Using any sort of VPN software in China is a strict no-no and you could find yourself behind bars if you do. Likewise, selling VPN software will also bring the authorities to your door, as one Chinese man found out. That man is 26-year old Deng Jiewei from Dongguan China in the Guangdong province. Jiewei was convicted of “providing software and tools for invading and illegally controlling the computer information system.” Jiewei had been selling the VPN software through his website since October 2015 and was “detained” in August of last year. The man was sentenced back in March 2017 but the news is just gaining traction in China.
The Chinese communist party is obsessed with controlling the information its citizens have access to and banning VPNs is one way they do this. This doesn’t mean that Chinese citizens aren’t upset about this. Users on Weibo have voiced their displeasure over Jiewei’s incarceration and are concerned about how other VPN users could be treated. According to the South China Morning Post, some users want to know why VPN software is considered “invading and illegally controlling a computer system.”
“If selling a VPN means a conviction for ‘providing software and tools for invading and illegally controlling the computer information system,’ then everyone here who uses a VPN to evade the Great Firewall can also be convicted of illegally invading or illegally controlling the computer information system, right?” one of the most liked comments on Weibo said.

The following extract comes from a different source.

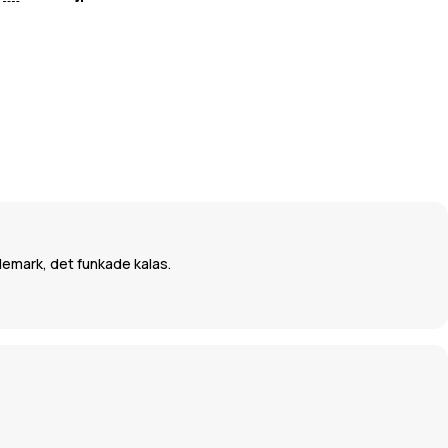
elemark, det funkade kalas.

Under new rules issued in March, people in Chongqing who use VPNs to access banned sites get a message on their computer telling them to disconnect, while those who generate profits of more than 5,000 yuan from using a VPN can be fined up to 15,000 yuan.
Even Apple has removed VPN apps from its Chinese App Store to comply with the government regulations. Without a VPN, users in China can’t access popular websites like YouTube, Facebook, Twitter, and pretty much any non-Chinese news outlet. Access to these sites is what the government is afraid of. They are very restrictive of content that may pose a threat or may speak ill of the communist regime that is in power.
Source: South China Morning Post
The authorities announced a 14-month campaign to crack down on unauthorized VPN services in January. Some domestic VPN providers, such as GreenVPN, have been shut down. Approved VPN networks used by multinationals, however, have not been affected.